The demise of the apartheid regime in South Africa in 1994 resulted in the initiation of a new social order founded on one of the most democratic Constitutions in the world. The transformation process was accompanied by a proliferation of new policies in every sector, not least of all higher education. Given the grossly inequitable, ethnicised and racialised system of higher education that had been developed to serve the needs of the apartheid state and economy, the intention of the new government was to bring about an equitable and democratic higher education system that would contribute to social change and the establishment of social justice for all its people.1

The major new higher education policies, such as the Higher Education Act (1997) and the White Paper 3 (1997), impose high expectations on universities to play a pivotal role in the transformation in terms of the dual goals of economic growth (globalization) and social redress (democratization). At the global level, universities may help to position South Africa as a competitive player in the knowledge-based economy through knowledge creation, high skills and innovation whereas at the local level universities may, through their research and community service, contribute towards solving the backlog of social problems arising from the apartheid era, as well as helping to reconfigure the racialised notions of identity and culture that continue to exist.

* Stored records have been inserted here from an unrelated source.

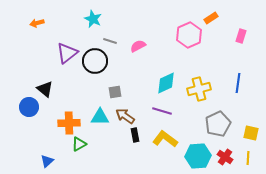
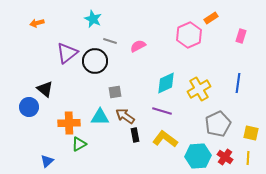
yellow cross: rotated 15 degrees counterclockwise
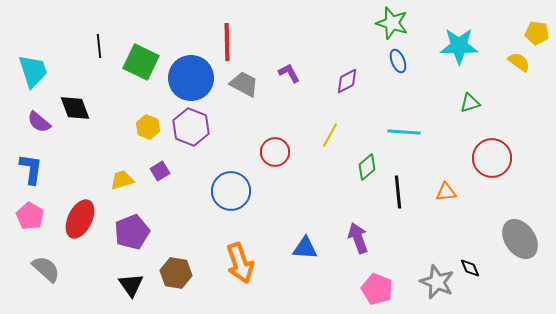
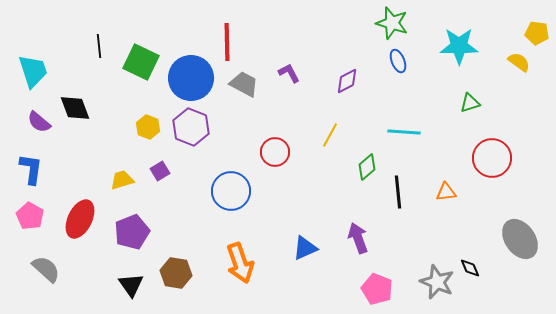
blue triangle at (305, 248): rotated 28 degrees counterclockwise
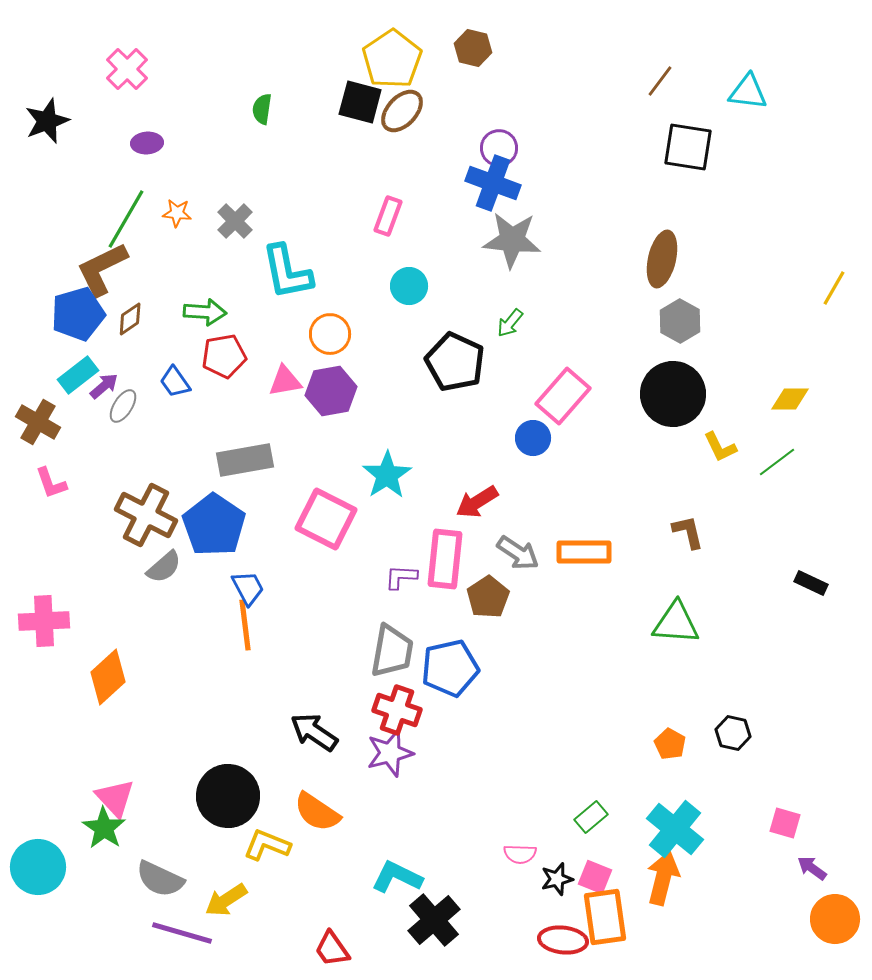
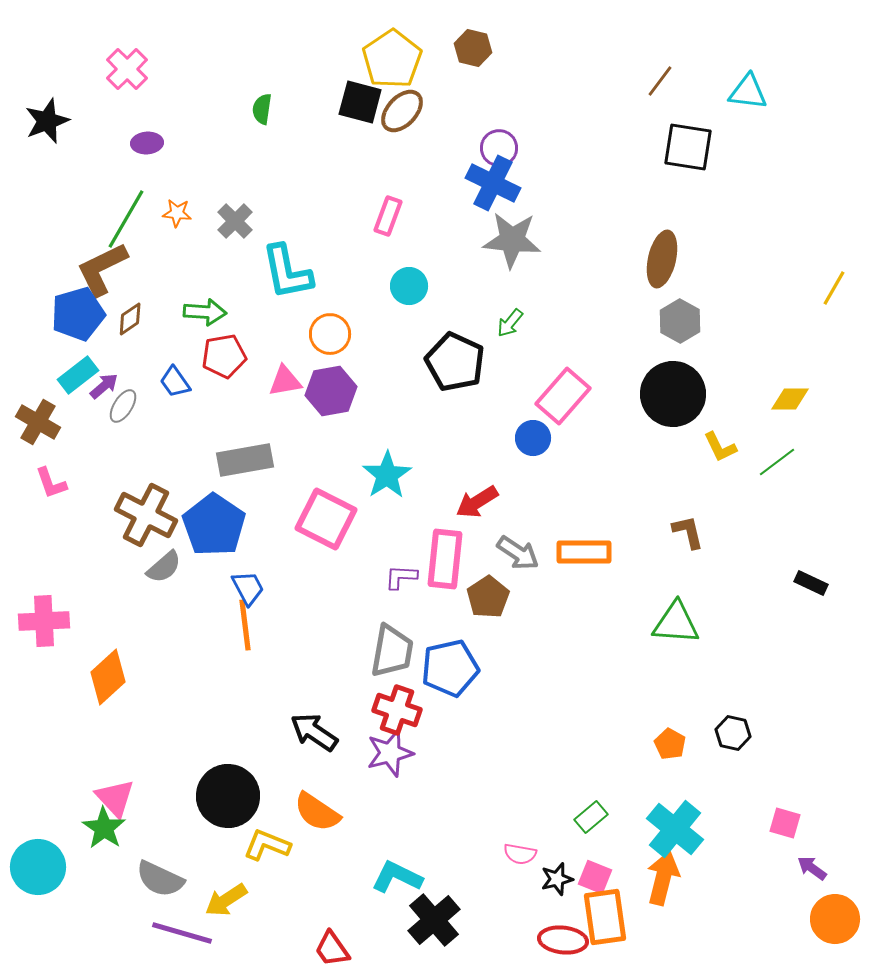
blue cross at (493, 183): rotated 6 degrees clockwise
pink semicircle at (520, 854): rotated 8 degrees clockwise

Although the new policies appear to emphasise the knowledge producing role of South African universities, little research has been conducted on their research capacity and the impact of these new policies on researchers and their contribution to knowledge production. Scholarly debates and analyses of the new policies have centred on the binary effects of marketization and democratization. Previous studies have focused on effective governance, leadership and management; institutional culture; racial attitudes and behaviours. The equity policies and their implementation and effectiveness have been analysed by using the yardstick of access and numbers and the legal terrain for non-compliance. There have been few attempts to interrogate the modernist and liberal constructs of the policies that align themselves so well with neoliberal philosophies, leading to the inherent inability of employment equity to bring about the desired redress and social justice. Although equity has been linked to notions of equality, it has been interpreted mainly as increasing the numbers of previously disadvantaged groups to ensure that the student and staff demographics at these institutions more closely resemble the national demographics of the country (South Africa, 1997a; Cloete et al., 2002, ch.1, 12). Scholars have discussed Mode 2 research and notions of relevance mainly as they pertain to the market and industry.2 There has been no examination of what ‘socially relevant’ research involving partnerships with local indigenous communities might entail.



1.1 PURPOSE

The purpose of this study has been to examine the responses of academics, graduate students, senior managers/ policy makers and librarians at three South African universities to the forces of globalization (neoliberal economic reforms and new technologies) and democratization (redress and equity), with a particular focus on how the changes resulting from these forces relate to their research programs and knowledge producing processes. The study investigated how these universities are attempting to develop their research capacities, as one very important aspect of their contribution to a new democratic social order in South Africa. As a result of this analysis, I consider and make recommendations about the steps that might be taken to enhance the implementation of the transformation policies at these universities.